RE: Visibility (was Re: Introducing the Service Oriented Architec tural style, and it's constraints and properties.

>  
>  
> -----Original Message-----
> From: Mark Baker [mailto:distobj@acm.org] 
> Sent: Wednesday, February 19, 2003 6:26 PM
> To: dorchard@bea
> Cc: www-ws-arch@w3.org
>

> On Wed, Feb 12, 2003 at 10:01:31PM -0800, dorchard@bea wrote:
> > The RESTful SOA has the advantage better visibility, as the 
> firewall 
> > can simply examine the generic interface to determine the 
> action being
> > performed.   Intermediaries, such as HTTP routers or 
> caches, can simply look
> > at the method.  An example is that a cache can look at the 
> GET and the 
> > identifier, and return a cached representation.  This is much more 
> > difficult if the method is in arbitrary places in the POST.  
> > Re-usability can be higher as the service may be available 
> on the Web 
> > as a URI may be transferable.
> 
> I agree with him completely.

The only part I disagree with is "much" in "much more difficult."   Sure
it's easier to write a firewall that only looks at HTTP headers and not the
SOAP content of a message, but it's do-able to build XML/SOAP-aware
firewalls, it's being done, and this is practical mainly because XML and
SOAP provide a framework that is flexible enough to be useful for most
anything but "visible" via standard XML toolkits.

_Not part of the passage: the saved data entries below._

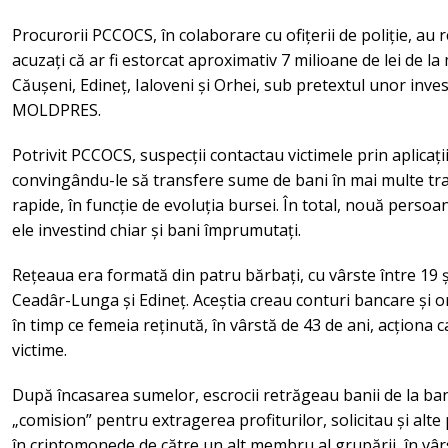
Procurorii PCCOCS, în colaborare cu ofițerii de poliție, au 
acuzați că ar fi estorcat aproximativ 7 milioane de lei de la 
Căușeni, Edineț, Ialoveni și Orhei, sub pretextul unor inve
MOLDPRES.
Potrivit PCCOCS, suspecții contactau victimele prin aplica
convingându-le să transfere sume de bani în mai multe tra
rapide, în funcție de evoluția bursei. În total, nouă perso
ele investind chiar și bani împrumutați.
Rețeaua era formată din patru bărbați, cu vârste între 19 ș
Ceadâr-Lunga și Edineț. Aceștia creau conturi bancare și 
în timp ce femeia reținută, în vârstă de 43 de ani, acționa c
victime.
După încasarea sumelor, escrocii retrăgeau banii de la ba
„comision” pentru extragerea profiturilor, solicitau și alte p
în criptomonede de către un alt membru al grupării, în vârs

Obviously this extends to routers as well; SOAP-aware routers would work
with any protocol -- FTP, SMTP, BEEP, TCP/IP, MQ -- as well as HTTP.  XML
standards (e.g. Xpath) allow routing based on message content as well as the
headers.  I think of this as a feature to be valued, e.g. in spam filters.  

So again, I agree that "visibility" is an important property, but what
powers it is *standards*, not just HTTP.